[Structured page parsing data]
=== Section Start ===

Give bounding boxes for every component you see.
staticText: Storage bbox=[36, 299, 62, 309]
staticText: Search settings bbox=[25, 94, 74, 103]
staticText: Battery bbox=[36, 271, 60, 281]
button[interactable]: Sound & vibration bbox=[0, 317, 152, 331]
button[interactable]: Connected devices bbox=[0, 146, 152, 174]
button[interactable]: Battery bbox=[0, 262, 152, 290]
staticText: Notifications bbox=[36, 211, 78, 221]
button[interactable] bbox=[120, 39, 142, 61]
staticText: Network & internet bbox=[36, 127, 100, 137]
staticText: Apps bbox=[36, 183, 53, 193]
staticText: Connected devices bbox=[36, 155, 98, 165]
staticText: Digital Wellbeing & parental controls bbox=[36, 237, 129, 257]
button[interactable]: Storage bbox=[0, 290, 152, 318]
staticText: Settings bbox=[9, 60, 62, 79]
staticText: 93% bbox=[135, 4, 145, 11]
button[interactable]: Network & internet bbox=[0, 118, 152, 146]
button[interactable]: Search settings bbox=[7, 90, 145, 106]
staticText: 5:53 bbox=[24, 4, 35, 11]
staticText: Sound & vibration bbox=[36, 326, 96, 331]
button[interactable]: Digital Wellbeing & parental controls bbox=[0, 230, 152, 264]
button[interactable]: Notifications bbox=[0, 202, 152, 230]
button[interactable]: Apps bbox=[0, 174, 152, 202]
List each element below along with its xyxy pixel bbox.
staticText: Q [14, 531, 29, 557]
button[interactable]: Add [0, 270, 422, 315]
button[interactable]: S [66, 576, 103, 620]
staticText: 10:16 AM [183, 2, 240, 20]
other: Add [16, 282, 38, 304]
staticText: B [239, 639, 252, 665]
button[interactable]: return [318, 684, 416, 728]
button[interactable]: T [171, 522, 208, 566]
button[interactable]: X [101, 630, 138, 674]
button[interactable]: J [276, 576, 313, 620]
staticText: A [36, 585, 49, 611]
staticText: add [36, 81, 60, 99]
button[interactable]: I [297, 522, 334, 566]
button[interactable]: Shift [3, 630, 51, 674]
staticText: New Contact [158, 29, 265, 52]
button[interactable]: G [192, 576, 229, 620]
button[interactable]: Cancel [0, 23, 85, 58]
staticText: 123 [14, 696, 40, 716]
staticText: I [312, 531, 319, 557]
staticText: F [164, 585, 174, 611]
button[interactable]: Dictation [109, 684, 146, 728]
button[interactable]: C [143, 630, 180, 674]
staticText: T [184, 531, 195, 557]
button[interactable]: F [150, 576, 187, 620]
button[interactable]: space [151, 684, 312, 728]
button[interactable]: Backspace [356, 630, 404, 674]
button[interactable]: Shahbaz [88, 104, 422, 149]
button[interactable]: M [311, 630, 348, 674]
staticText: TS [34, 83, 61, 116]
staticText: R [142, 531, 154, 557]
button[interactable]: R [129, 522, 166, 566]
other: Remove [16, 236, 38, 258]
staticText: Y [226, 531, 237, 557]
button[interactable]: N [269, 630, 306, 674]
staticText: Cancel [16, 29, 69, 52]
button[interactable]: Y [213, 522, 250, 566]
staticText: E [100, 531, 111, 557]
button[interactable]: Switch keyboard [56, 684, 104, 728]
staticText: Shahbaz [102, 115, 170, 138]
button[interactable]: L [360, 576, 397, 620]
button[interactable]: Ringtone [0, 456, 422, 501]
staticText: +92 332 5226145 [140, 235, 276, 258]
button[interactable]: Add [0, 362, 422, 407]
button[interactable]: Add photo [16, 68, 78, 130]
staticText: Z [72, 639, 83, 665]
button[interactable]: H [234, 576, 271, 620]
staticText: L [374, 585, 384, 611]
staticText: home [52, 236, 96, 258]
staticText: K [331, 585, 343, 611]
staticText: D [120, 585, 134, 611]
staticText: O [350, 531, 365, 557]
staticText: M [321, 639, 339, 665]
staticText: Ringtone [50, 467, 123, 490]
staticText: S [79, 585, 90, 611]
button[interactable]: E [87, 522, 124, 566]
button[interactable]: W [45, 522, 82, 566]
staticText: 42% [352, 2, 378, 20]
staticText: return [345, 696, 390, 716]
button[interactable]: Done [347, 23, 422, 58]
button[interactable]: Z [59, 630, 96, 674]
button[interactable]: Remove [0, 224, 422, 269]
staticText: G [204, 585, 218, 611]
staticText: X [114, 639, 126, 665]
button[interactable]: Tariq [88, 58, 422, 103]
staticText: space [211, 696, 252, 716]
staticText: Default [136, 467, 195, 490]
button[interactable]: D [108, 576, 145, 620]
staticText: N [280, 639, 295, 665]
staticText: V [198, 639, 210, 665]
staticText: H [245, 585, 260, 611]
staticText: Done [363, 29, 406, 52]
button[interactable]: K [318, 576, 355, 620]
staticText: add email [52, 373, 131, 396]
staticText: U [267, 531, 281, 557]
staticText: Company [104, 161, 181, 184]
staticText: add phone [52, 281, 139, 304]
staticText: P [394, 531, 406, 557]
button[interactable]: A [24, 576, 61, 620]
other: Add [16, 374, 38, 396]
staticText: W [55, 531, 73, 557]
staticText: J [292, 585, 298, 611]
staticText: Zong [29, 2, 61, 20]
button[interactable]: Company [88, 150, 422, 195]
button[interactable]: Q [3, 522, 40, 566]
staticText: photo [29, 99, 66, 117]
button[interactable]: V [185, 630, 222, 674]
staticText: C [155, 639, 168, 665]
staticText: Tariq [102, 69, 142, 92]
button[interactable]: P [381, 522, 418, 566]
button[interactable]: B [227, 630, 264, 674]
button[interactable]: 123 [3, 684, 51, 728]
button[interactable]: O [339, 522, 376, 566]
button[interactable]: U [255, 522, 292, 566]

=== Section End ===

> EXERCISE GOAL:
What number of lines in the records hold "other"? Reply with that number alone.

> RESULT FOR THIS EXERCISE:
3